U.S. Attorney General Loretta Lynch said Friday that the rising visibility of police violence is helping to bring about change, just as it did during the civil rights movement of the 1960s.
“[W]e’re at a point now similar to 50 years ago with the civil rights movement” because of the rising visibility of police misconduct and the subsequent discussion it causes, she told CNN’s Christiane Amanpour Friday at the World Economic Forum in Davos, Switzerland.
“The televising of the police dogs and the fire hoses on young people then was a motivating factor and a wake-up call really for people within the U.S. and outside the U.S. to really face the issues of racial unrest in America,” she said in the interview, which is set to air in full Friday afternoon at 2 p.m. EST.
“Similarly, we’re at a situation where viewing these videos, viewing these incidents of misconduct, of deaths occurring — hard as they are to see — is giving an opportunity to talk about this. And frankly, it’s giving law enforcement the opportunity to step forward, to be accountable and talk about what is and is not effective policing,” she added.
Lynch, who is the second black attorney general in U.S. history, has been agressive in launching probes into police departments nationwide. Though she has held the position for less than a year, she has made police reform one of her signature goals.
The Justice Department announced last month it would investigate the Chicago Police Department in the wake of dashcam video showing a white officer shooting to death a black teen.
“A lot of the things that are talked about are visible today because, quite frankly, we have visibility into situations that we didn’t always have, the witness with the cell phone, the security camera,” Lynch told Amanpour, noting that it is a rise in documentation of the controversial incidents rather than a rise in the incidents themselves.
“I think if you talk to people who live in communities that deal with these issues all the time, they will say to you that what these videos are showing us now is what people in many minority communities have been talking about for years, and what they’ve been describing for years, but they haven’t been believed,” Lynch said.
“They have been dismissed, mainly because people don’t want to believe that law enforcement can overstep. And of course, it’s not every law enforcement officer.

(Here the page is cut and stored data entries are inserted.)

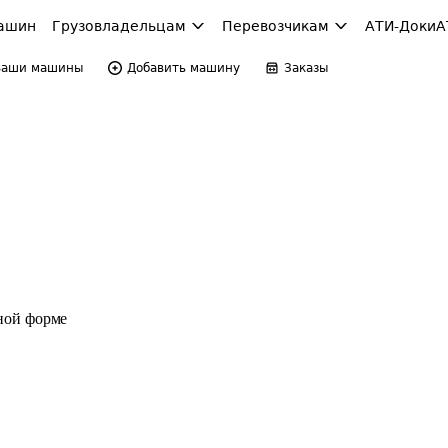
ашин
Грузовладельцам
Перевозчикам
АТИ-Доки
А
Ваши машины
Добавить машину
Заказы
ной форме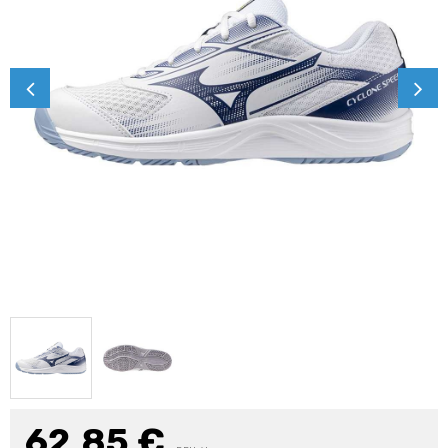
62,85
€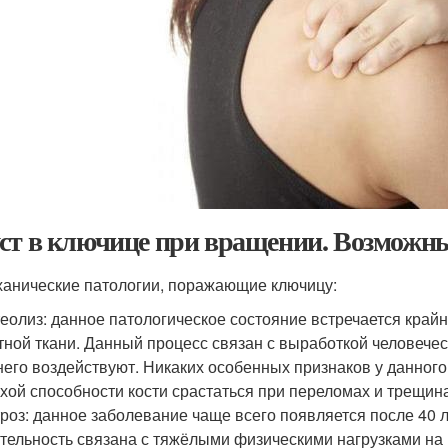
ст в ключице при вращении. Возможны
анические патологии, поражающие ключицу:
еолиз: данное патологическое состояние встречается край
тной ткани. Данный процесс связан с выработкой человечес
него воздействуют. Никаких особенных признаков у данного
хой способности кости срастаться при переломах и трещин
роз: данное заболевание чаще всего появляется после 40 
тельность связана с тяжёлыми физическими нагрузками на 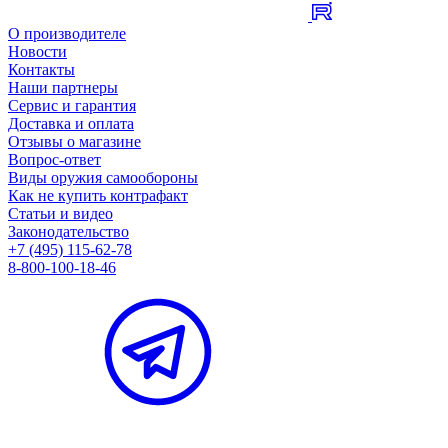
О производителе
Новости
Контакты
Наши партнеры
Сервис и гарантия
Доставка и оплата
Отзывы о магазине
Вопрос-ответ
Виды оружия самообороны
Как не купить контрафакт
Статьи и видео
Законодательство
+7 (495) 115-62-78
8-800-100-18-46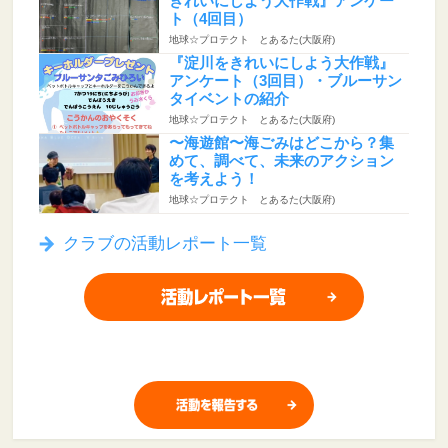
きれいにしよう大作戦』アンケー
ト（4回目）
地球☆プロテクト とあるた(大阪府)
『淀川をきれいにしよう大作戦』
アンケート（3回目）・ブルーサン
タイベントの紹介
地球☆プロテクト とあるた(大阪府)
〜海遊館〜海ごみはどこから？集
めて、調べて、未来のアクション
を考えよう！
地球☆プロテクト とあるた(大阪府)
クラブの活動レポート一覧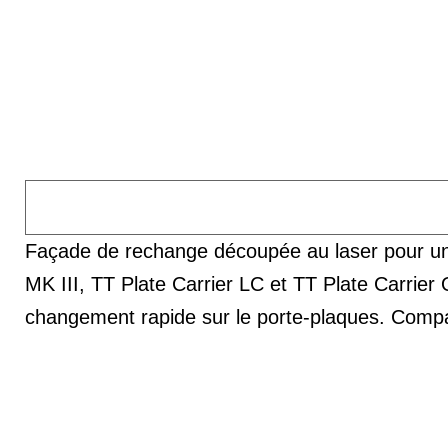
Façade de rechange découpée au laser pour un 
MK III, TT Plate Carrier LC et TT Plate Carrie
changement rapide sur le porte-plaques. Compa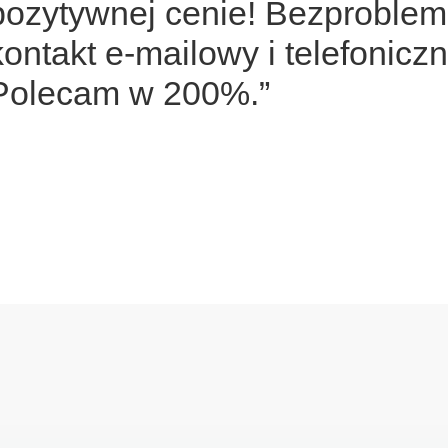
pozytywnej cenie! Bezproble
kontakt e-mailowy i telefoniczn
Polecam w 200%.”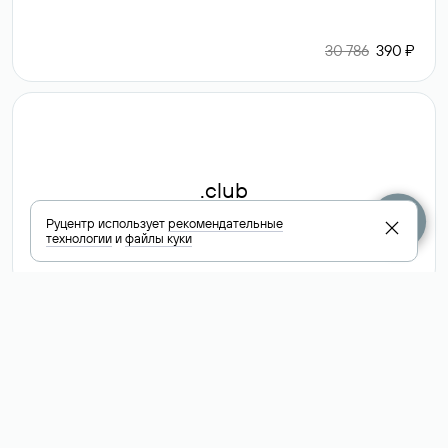
30 786
390 ₽
.club
Руцентр использует
рекомендательные
технологии
и
файлы куки
6 587 ₽
Посмотреть
все доменные
зоны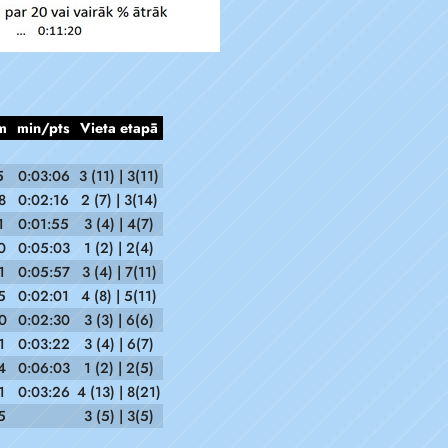
m
min/pts
Vieta etapā
5
0:03:06
3 (11) | 3(11)
8
0:02:16
2 (7) | 3(14)
1
0:01:55
3 (4) | 4(7)
0
0:05:03
1 (2) | 2(4)
1
0:05:57
3 (4) | 7(11)
5
0:02:01
4 (8) | 5(11)
0
0:02:30
3 (3) | 6(6)
1
0:03:22
3 (4) | 6(7)
4
0:06:03
1 (2) | 2(5)
1
0:03:26
4 (13) | 8(21)
5
3 (5) | 3(5)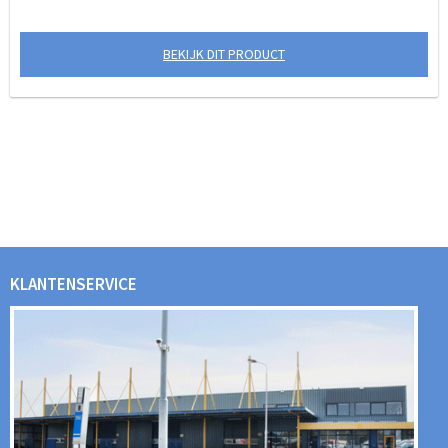
BEKIJK DIT PRODUCT
KLANTENSERVICE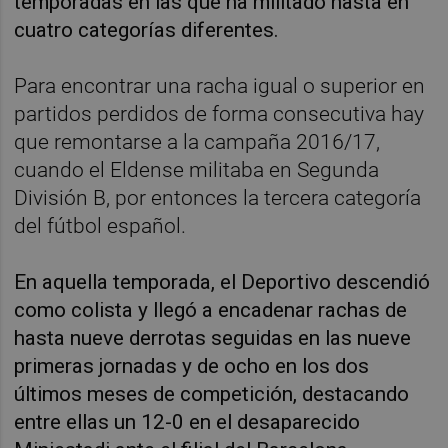
temporadas en las que ha militado hasta en
cuatro categorías diferentes.
Para encontrar una racha igual o superior en
partidos perdidos de forma consecutiva hay
que remontarse a la campaña 2016/17,
cuando el Eldense militaba en Segunda
División B, por entonces la tercera categoría
del fútbol español.
En aquella temporada, el Deportivo descendió
como colista y llegó a encadenar rachas de
hasta nueve derrotas seguidas en las nueve
primeras jornadas y de ocho en los dos
últimos meses de competición, destacando
entre ellas un 12-0 en el desaparecido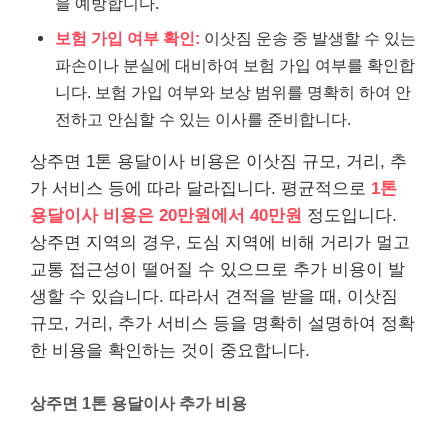
을 예방합니다.
보험 가입 여부 확인:
이삿짐 운송 중 발생할 수 있는
파손이나 분실에 대비하여 보험 가입 여부를 확인합
니다. 보험 가입 여부와 보상 범위를 명확히 하여 안
전하고 안심할 수 있는 이사를 준비합니다.
상주면 1톤 용달이사 비용은 이삿짐 규모, 거리, 추
가 서비스 등에 따라 달라집니다. 평균적으로
1톤
용달이사 비용은 20만원에서 40만원
정도입니다.
상주면 지역의 경우, 도심 지역에 비해 거리가 멀고
교통 접근성이 떨어질 수 있으므로 추가 비용이 발
생할 수 있습니다. 따라서 견적을 받을 때, 이삿짐
규모, 거리, 추가 서비스 등을 명확히 설명하여 정확
한 비용을 확인하는 것이 중요합니다.
상주면 1톤 용달이사 추가 비용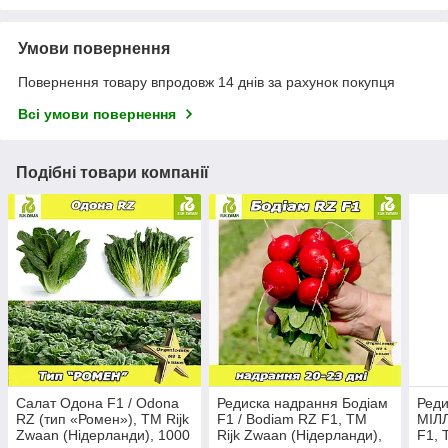
Умови повернення
Повернення товару впродовж 14 днів за рахунок покупця
Всі умови повернення
Подібні товари компанії
Салат Одона F1 / Odona
Редиска надрання Бодіам
Реди
RZ (тип «Ромен»), ТМ Rijk
F1 / Bodiam RZ F1, ТМ
МІЛ
Zwaan (Нідерланди), 1000
Rijk Zwaan (Нідерланди),
F1, 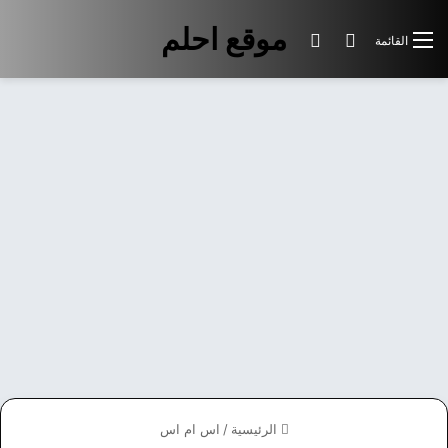
موقع احلم
بحث عن
الوضع المظلم
القائمة
الرئيسية
/
اس ام اس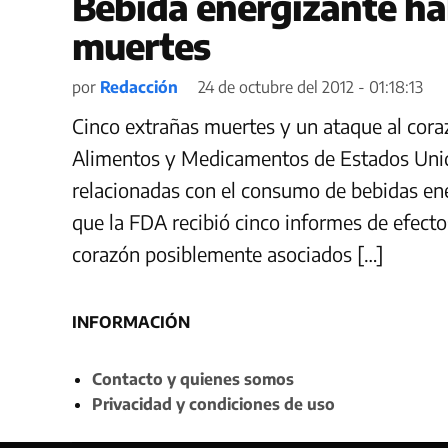
Bebida energizante ha
muertes
por
Redacción
24 de octubre del 2012 - 01:18:13
Cinco extrañas muertes y un ataque al cora
Alimentos y Medicamentos de Estados Unido
relacionadas con el consumo de bebidas e
que la FDA recibió cinco informes de efect
corazón posiblemente asociados […]
INFORMACIÓN
Contacto y quienes somos
Privacidad y condiciones de uso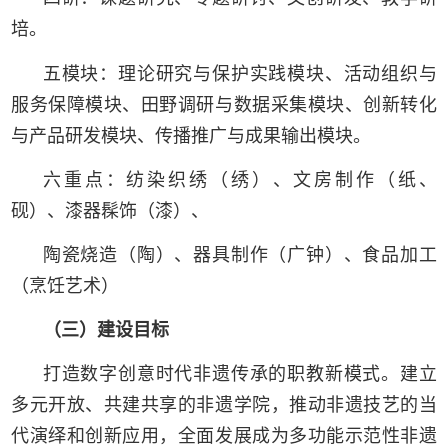
培。
五模块：理论研究与保护实践模块、活动组织与
服务保障模块、田野调研与数据采集模块、创新转化
与产品研发模块、传播推广与成果输出模块。
六重点：纺染织绣（绣）、文房制作（纸、
砚）、漆器髹饰（漆）、
陶瓷烧造（陶）、器具制作（广钟）、食品加工
（烹饪艺术）
（三）建设目标
打造数字创意时代非遗传承的职教新模式。建立
多元开放、共建共享的非遗学院，推动非遗技艺的当
代演绎和创新应用，全面发展成为多功能示范性非遗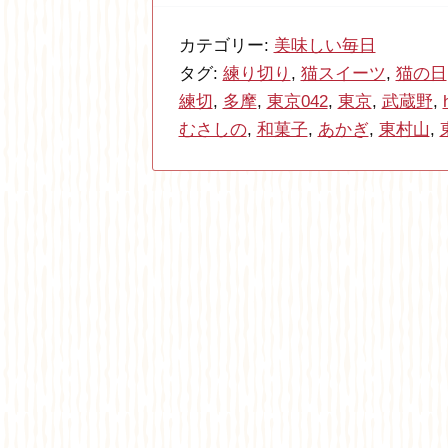
カテゴリー:
美味しい毎日
タグ:
練り切り
,
猫スイーツ
,
猫の日
練切
,
多摩
,
東京042
,
東京
,
武蔵野
,
むさしの
,
和菓子
,
あかぎ
,
東村山
,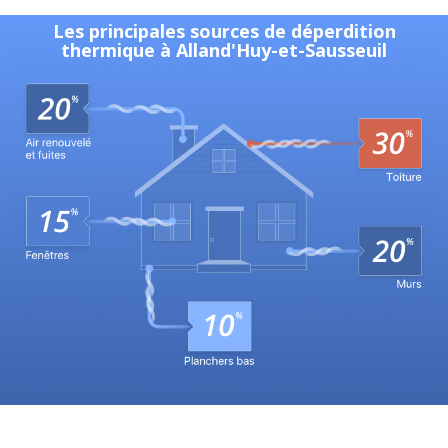
Les principales sources de déperdition
thermique à Alland'Huy-et-Sausseuil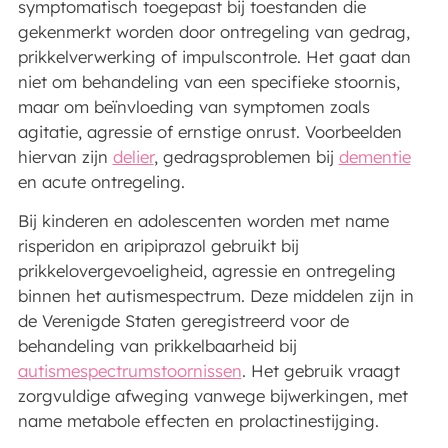
symptomatisch toegepast bij toestanden die
gekenmerkt worden door ontregeling van gedrag,
prikkelverwerking of impulscontrole. Het gaat dan
niet om behandeling van een specifieke stoornis,
maar om beïnvloeding van symptomen zoals
agitatie, agressie of ernstige onrust. Voorbeelden
hiervan zijn
delier
, gedragsproblemen bij
dementie
en acute ontregeling.
Bij kinderen en adolescenten worden met name
risperidon en aripiprazol gebruikt bij
prikkelovergevoeligheid, agressie en ontregeling
binnen het autismespectrum. Deze middelen zijn in
de Verenigde Staten geregistreerd voor de
behandeling van prikkelbaarheid bij
autismespectrumstoornissen
. Het gebruik vraagt
zorgvuldige afweging vanwege bijwerkingen, met
name metabole effecten en prolactinestijging.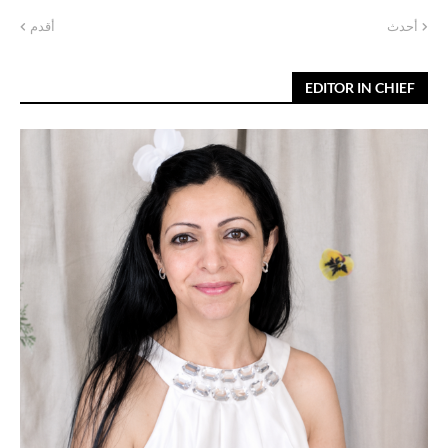
أحدث
أقدم
EDITOR IN CHIEF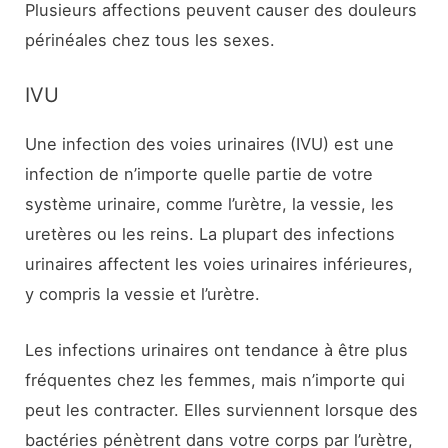
Plusieurs affections peuvent causer des douleurs
périnéales chez tous les sexes.
IVU
Une infection des voies urinaires (IVU) est une
infection de n’importe quelle partie de votre
système urinaire, comme l’urètre, la vessie, les
uretères ou les reins. La plupart des infections
urinaires affectent les voies urinaires inférieures,
y compris la vessie et l’urètre.
Les infections urinaires ont tendance à être plus
fréquentes chez les femmes, mais n’importe qui
peut les contracter. Elles surviennent lorsque des
bactéries pénètrent dans votre corps par l’urètre,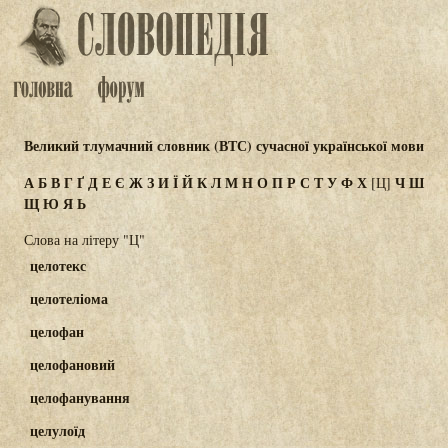
Великий тлумачний словник (ВТС) сучасної української мови
А
Б
В
Г
Ґ
Д
Е
Є
Ж
З
И
Ї
Й
К
Л
М
Н
О
П
Р
С
Т
У
Ф
Х
Ч
Ш
[Ц]
Щ
Ю
Я
Ь
Слова на літеру "Ц"
целотекс
целотеліома
целофан
целофановий
целофанування
целулоїд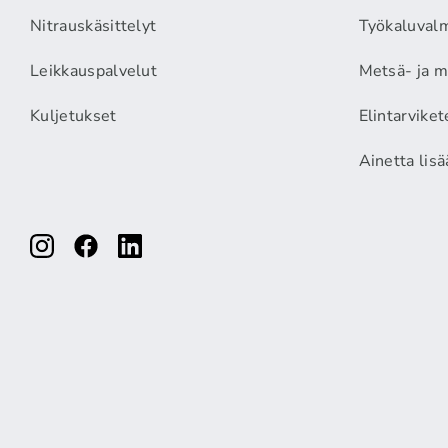
Nitrauskäsittelyt
Työkaluvalm
Leikkauspalvelut
Metsä- ja m
Kuljetukset
Elintarviket
Ainetta lis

But when it happens, the impact that it has, the gash that it leaves, in the web of trust that we need in order for everyone to feel safe, is tremendous. And so that’s why these incidents resonate so deeply.”
According to Lynch, being black and being a prosecutor puts her in a unique position to both understand the problem and how to fix it.
“I’ve worked with police, I’ve worked with agents. I’ve also worked with communities who have dealt with these issues over the years that I’ve been involved in law enforcement. It can be done. It takes commitment from both sides,” she said. “Law enforcement has to be willing to examine its actions, its role in these events, the type of training that goes on, and frankly impose a level of first-line accountability that everyone expects from people with the type of power and responsibility that we in law enforcement have.”